Starting from the first line below, count the lines carrying the string "Unternehmen" and answer with the count by itself.

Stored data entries
---
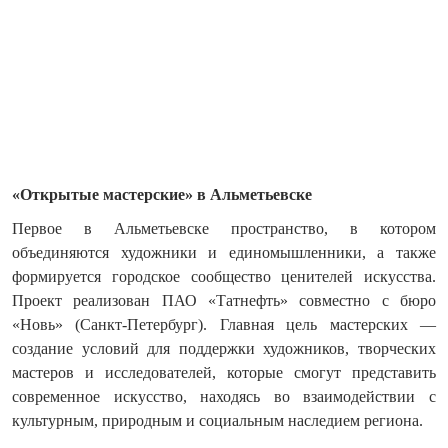
«Открытые мастерские» в Альметьевске
Первое в Альметьевске пространство, в котором
объединяются художники и единомышленники, а также
формируется городское сообщество ценителей искусства.
Проект реализован ПАО «Татнефть» совместно с бюро
«Новь» (Санкт-Петербург). Главная цель мастерских —
создание условий для поддержки художников, творческих
мастеров и исследователей, которые смогут представить
современное искусство, находясь во взаимодействии с
культурным, природным и социальным наследием региона.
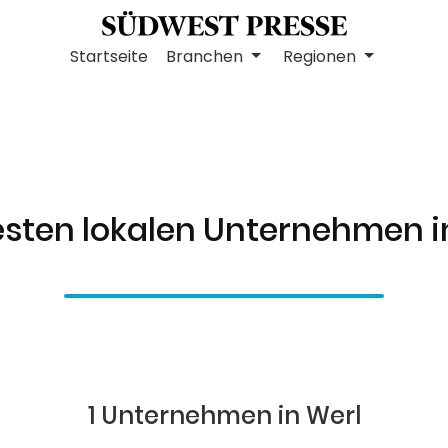
Startseite
Branchen
Regionen
esten lokalen Unternehmen i
1 Unternehmen in Werl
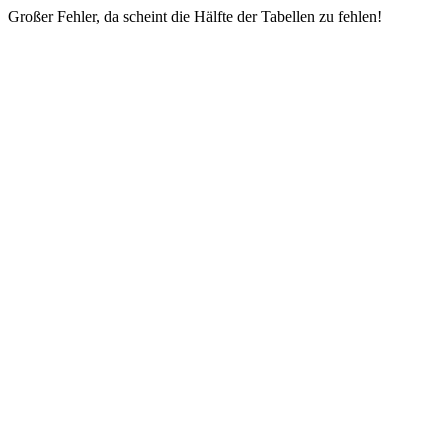
Großer Fehler, da scheint die Hälfte der Tabellen zu fehlen!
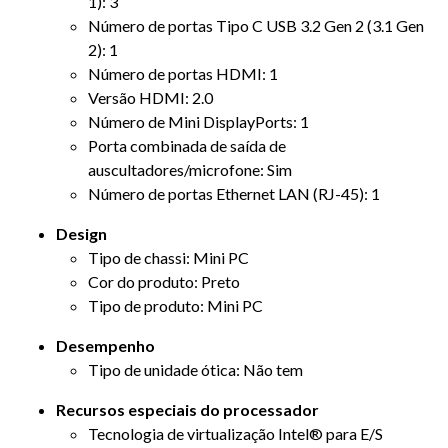
1): 3
Número de portas Tipo C USB 3.2 Gen 2 (3.1 Gen
2): 1
Número de portas HDMI: 1
Versão HDMI: 2.0
Número de Mini DisplayPorts: 1
Porta combinada de saída de
auscultadores/microfone: Sim
Número de portas Ethernet LAN (RJ-45): 1
Design
Tipo de chassi: Mini PC
Cor do produto: Preto
Tipo de produto: Mini PC
Desempenho
Tipo de unidade ótica: Não tem
Recursos especiais do processador
Tecnologia de virtualização Intel® para E/S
---
_Expected output_.
2